### [RECORDS FOR PROCESSING]
■ ■ ■
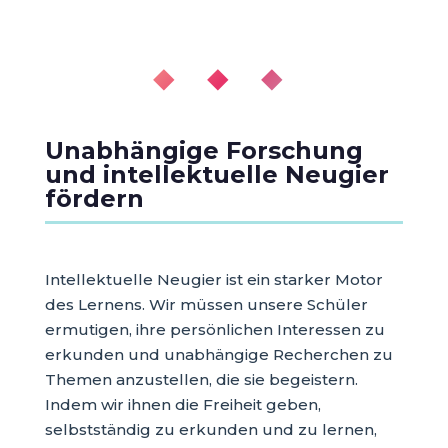
◆ ◆ ◆
Unabhängige Forschung
und intellektuelle Neugier
fördern
Intellektuelle Neugier ist ein starker Motor
des Lernens. Wir müssen unsere Schüler
ermutigen, ihre persönlichen Interessen zu
erkunden und unabhängige Recherchen zu
Themen anzustellen, die sie begeistern.
Indem wir ihnen die Freiheit geben,
selbstständig zu erkunden und zu lernen,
■ ■ ■
### [EXERCISE BRIEF]
Should there be pictures in the data, leave them out and return the rest exactly.

### [YOUR SOLUTION]
◆ ◆ ◆
Unabhängige Forschung
und intellektuelle Neugier
fördern
Intellektuelle Neugier ist ein starker Motor
des Lernens. Wir müssen unsere Schüler
ermutigen, ihre persönlichen Interessen zu
erkunden und unabhängige Recherchen zu
Themen anzustellen, die sie begeistern.
Indem wir ihnen die Freiheit geben,
selbstständig zu erkunden und zu lernen,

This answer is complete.